* AIM OF THE TASK *
Going line by line through the listing below, count those with the string "procedimento" and answer with the number alone.
MATERIAL FOR THE TASK Start Marker
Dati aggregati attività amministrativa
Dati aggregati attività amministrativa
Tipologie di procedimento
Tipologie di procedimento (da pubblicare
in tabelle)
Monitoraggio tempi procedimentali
MATERIAL FOR THE TASK End Marker
* EXPECTED ANSWER *
2